Bosnia Erzegovina. Il ruolo di mediazione del presidente turco Erdogan nella crisi balcanica

di Alberto Galvi –

Il presidente turco Recep Tayyip Erdogan e quello serbo Aleksandar Vucic hanno concordato di mediare i colloqui per la crisi che coinvolge i partiti in Bosnia. Lo ha reso noto lo stesso presidente turco, precisando che l’iniziativa prenderà il via dopo le elezioni presidenziali e parlamentari della Serbia del prossimo aprile. Il presidente in Bosnia Erzegovina è eletto direttamente, ed è un ruolo a rotazione tra un esponente bosniaco, uno serbo e un croato.
Lo scorso anno la crisi è divampata dopo che i legislatori nazionalisti dell’entità semi-autonoma serba della Bosnia Erzegovina hanno approvato una mozione non vincolante che spazia dalle forze armate, al sistema fiscale e alla magistratura del paese.
Questa mozione è stata a lungo sostenuta dal leader serbo-bosniaco Milorad Dodik, mentre la Turchia ha criticato la mossa e si è offerta di mediare alla crisi, che ha sollevato i timori di una ricaduta nel conflitto etnico in Bosnia.
La Turchia aveva sostenuto in tempo di guerra il defunto leader musulmano bosniaco Alija Izetbegovic e nel dopoguerra ha stretto buoni rapporti con la presidenza bosniaca interetnica serbo croata della Bosnia.

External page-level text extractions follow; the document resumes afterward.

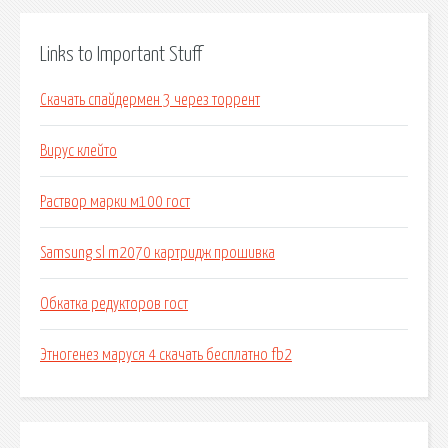
Links to Important Stuff
Скачать спайдермен 3 через торрент
Вирус клейто
Раствор марки м100 гост
Samsung sl m2070 картридж прошивка
Обкатка редукторов гост
Этногенез маруся 4 скачать бесплатно fb2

Il leader del partito SDP (Social Democratic Party), Bakir Izetbegovic si è opposto ad una proposta del presidente croato Zoran Milanovic affinché Turchia, Croazia e Serbia agiscano da mediatori all’interno della Bosnia-Erzegovina.
Il leader turco ha ricevuto una proposta simile dal leader serbo bosniaco Dodik, ma non ha accettato l’offerta in quanto per risolvere tali controversie la Bosnia-Erzegovina ha proprie istituzioni.
La Bosnia fu divisa dopo la guerra etnica del 1992-95 in due regioni ampiamente autonome: la Repubblica Serba e la Bosnia Erzegovina. Quest’ultima è una federazione decentralizzata di croati e bosniaci.
Le aperture verso la Bosnia sono spesso un modo per Erdogan di sfidare l’Ue: il leader turco intende dimostrare a Bruxelles che può fare affari sia con i bosniaci che con i serbo bosniaci e che anche il primo ministro albanese Edi Rama, Dodik e altri leader regionali hanno espresso sostegno alla sua offerta di mediazione per risolvere la crisi; al contrario Vucic ha invitato Dodik a tornare alle istituzioni nazionali.
A causa di una legge che criminalizza la negazione del genocidio, la Repubblica Serba ha boicottato dalla metà del 2021 la Bosnia. In tempo di guerra la Serbia era la protettrice dei separatisti serbo-bosniaci ed anche nel dopoguerra è rimasta vicina all’entità serba della Bosnia, condividendone una parte del confine.
Nel frattempo gli Stati Uniti hanno imposto nuove sanzioni a Dodik, il quale ha dovuto affrontare anche dall’Ue misure volte a colpire con a perdita degli aiuti chi fomenta tensioni.